Tolevamer

Clinical data
- Trade names: Tolevamer

Pharmacokinetic data
- Bioavailability: None
- Metabolism: None
- Excretion: Faeces (100%)

Identifiers
- IUPAC name Poly(4-vinylbenzenesulfonic acid);
- CAS Number: 28210-41-5;
- PubChem CID: 75905;
- DrugBank: DB01344;
- ChemSpider: None;
- UNII: ZSL2FB6GXN;
- KEGG: D06178;
- CompTox Dashboard (EPA): DTXSID301011079 ;
- ECHA InfoCard: 100.167.553

Chemical and physical data
- Formula: [C_{8}H_{7}SO_{3}^{−}] _{n}

= Tolevamer =

Chemical compound

Tolevamer is a medication developed to combat Clostridioides difficile associated diarrhea. It is a potassium sodium polystyrene sulfonate. It was never marketed.

==Mechanism of action==
Tolevamer was designed to bind the enterotoxins of Clostridioides difficile. Since it has no antibiotic properties, it does not harm the gut flora.

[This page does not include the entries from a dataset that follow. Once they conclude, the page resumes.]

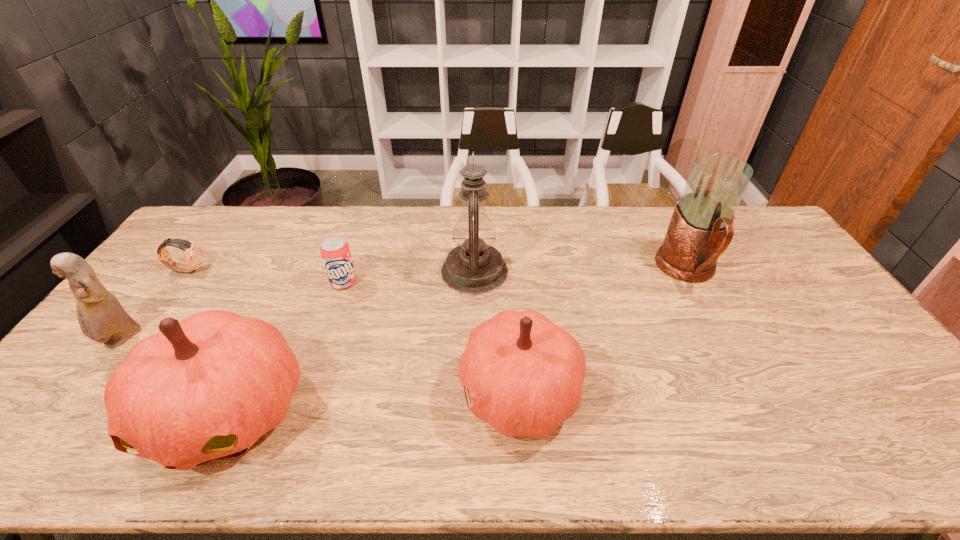 Locate an element on the screen. The width and height of the screenshot is (960, 540). free spot at the far left corner of the desktop is located at coordinates (199, 232).

Where is `vacant region at the far right corner of the desktop`? This screenshot has height=540, width=960. vacant region at the far right corner of the desktop is located at coordinates (758, 223).

The height and width of the screenshot is (540, 960). In the image, there is a desktop. Find the location of `vacant space at the near right corner`. vacant space at the near right corner is located at coordinates (892, 389).

Find the location of `unoccupied position between the second shortest object and the oil lamp`. unoccupied position between the second shortest object and the oil lamp is located at coordinates (409, 277).

At what (x,y) coordinates should I click in order to perform the action: click on free space that is in between the figurine and the second shortest object. Please return your answer as a coordinate pair (x, y). The image size is (960, 540). Looking at the image, I should click on (232, 311).

In order to click on empty location between the figurine and the soda can in this screenshot , I will do [232, 311].

Find the location of `vacant area between the shorter pumpkin and the pitcher`. vacant area between the shorter pumpkin and the pitcher is located at coordinates (604, 331).

In order to click on empty space that is in between the rightmost object and the second shortest object in this screenshot , I will do point(516,276).

Locate an element on the screen. free area in between the shorter pumpkin and the watch is located at coordinates (353, 331).

Locate an element on the screen. vacant space that is in between the right pumpkin and the figurine is located at coordinates tap(320, 366). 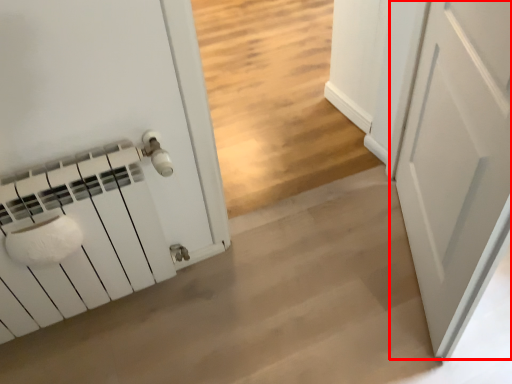 Question: From the image's perspective, what is the correct spatial relationship of door (annotated by the red box) in relation to concrete?

Choices:
 (A) below
 (B) above

Answer: (B) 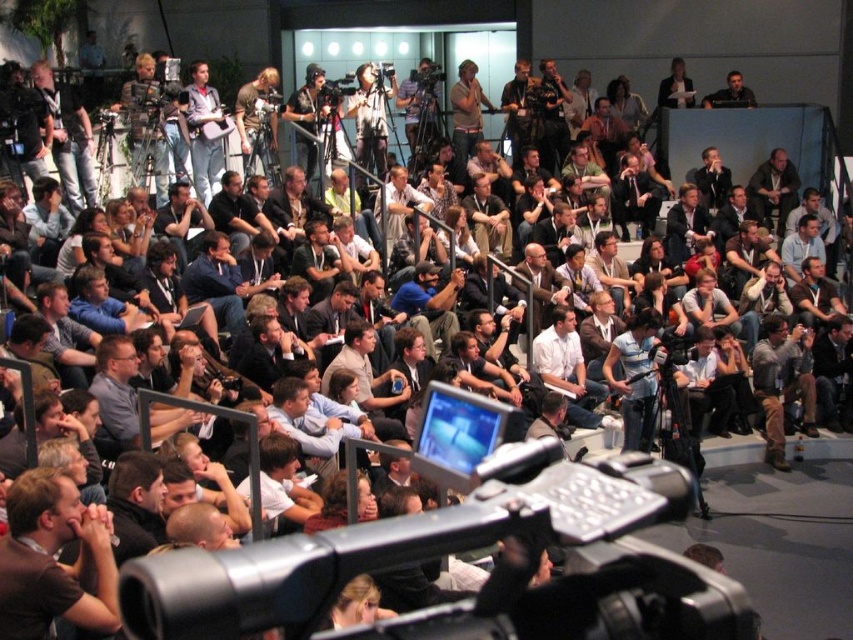 You are standing at the back of the conference room and want to walk to the stage. There are two points marked on the floor in front of you. Which point, point (x=683, y=604) or point (x=102, y=413), is closer to the stage?

Point (x=683, y=604) is closer to the stage because it is in front of point (x=102, y=413).

You are a photographer at the event and want to take a photo of the gray shirt at center and the light brown leather jacket at center. Which one will appear larger in the photo?

The gray shirt at center will appear larger in the photo because it is closer to the viewer than the light brown leather jacket at center. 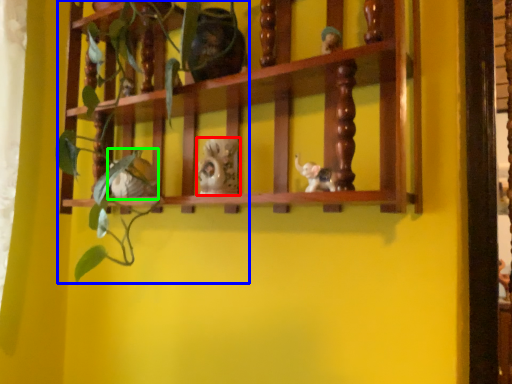 Question: Estimate the real-world distances between objects in this image. Which object is closer to toy (highlighted by a red box), plant (highlighted by a blue box) or toy (highlighted by a green box)?

Choices:
 (A) plant
 (B) toy

Answer: (B)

Early studies used the sodium salt, but it was soon replaced with the potassium sodium salt to prevent hypokalaemia, which is often associated with diarrhea.

==History==
===Termination of development===
In early 2008, a noninferiority study versus vancomycin or metronidazole for Clostridioides difficile associated diarrhea (CDAD) found that about half of the patients in the tolevamer group did not complete the treatment, versus 25% in the vancomycin and 29% in the metronidazole groups. CDAD recurrence in patients reaching clinical success was reduced significantly by tolevamer (6% recurrence rate), vancomycin (18%), and metronidazole (19%). However, the good result of tolevamer is partly due to the high drop-out rate in this group. Since tolevamer did not reach its primary endpoint in this study, its development was halted.